Work to complete
Pictures are not part of the answer. Return the lines from the one containing "своему или чужому, три" through the end of the data, both included, exactly as they appear.

═════ Data for this task

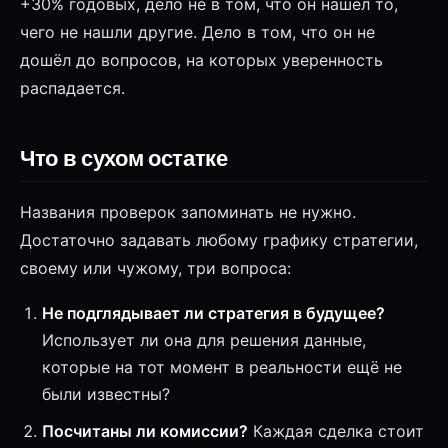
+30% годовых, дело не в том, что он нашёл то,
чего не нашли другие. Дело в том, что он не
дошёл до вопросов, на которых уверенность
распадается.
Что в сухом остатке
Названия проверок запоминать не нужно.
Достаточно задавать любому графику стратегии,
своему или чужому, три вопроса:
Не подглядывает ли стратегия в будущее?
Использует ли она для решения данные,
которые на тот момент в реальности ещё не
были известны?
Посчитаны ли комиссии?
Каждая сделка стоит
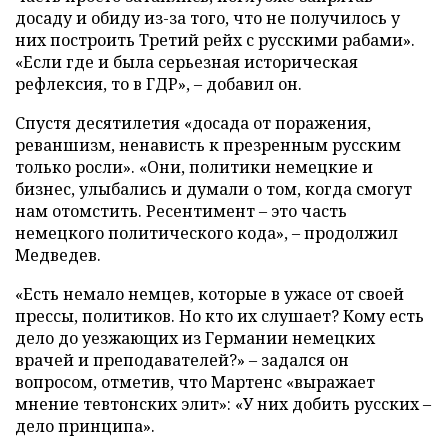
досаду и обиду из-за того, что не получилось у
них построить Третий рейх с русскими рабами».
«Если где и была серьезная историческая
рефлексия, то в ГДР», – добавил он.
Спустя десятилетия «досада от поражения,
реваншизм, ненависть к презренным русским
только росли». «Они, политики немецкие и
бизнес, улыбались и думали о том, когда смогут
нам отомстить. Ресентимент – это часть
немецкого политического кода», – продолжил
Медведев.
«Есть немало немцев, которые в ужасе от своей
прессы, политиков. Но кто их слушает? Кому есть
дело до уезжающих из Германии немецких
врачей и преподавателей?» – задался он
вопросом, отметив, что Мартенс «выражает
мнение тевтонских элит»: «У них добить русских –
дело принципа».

══════════

Result below
своему или чужому, три вопроса:
Не подглядывает ли стратегия в будущее?
Использует ли она для решения данные,
которые на тот момент в реальности ещё не
были известны?
Посчитаны ли комиссии?
Каждая сделка стоит
досаду и обиду из-за того, что не получилось у
них построить Третий рейх с русскими рабами».
«Если где и была серьезная историческая
рефлексия, то в ГДР», – добавил он.
Спустя десятилетия «досада от поражения,
реваншизм, ненависть к презренным русским
только росли». «Они, политики немецкие и
бизнес, улыбались и думали о том, когда смогут
нам отомстить. Ресентимент – это часть
немецкого политического кода», – продолжил
Медведев.
«Есть немало немцев, которые в ужасе от своей
прессы, политиков. Но кто их слушает? Кому есть
дело до уезжающих из Германии немецких
врачей и преподавателей?» – задался он
вопросом, отметив, что Мартенс «выражает
мнение тевтонских элит»: «У них добить русских –
дело принципа».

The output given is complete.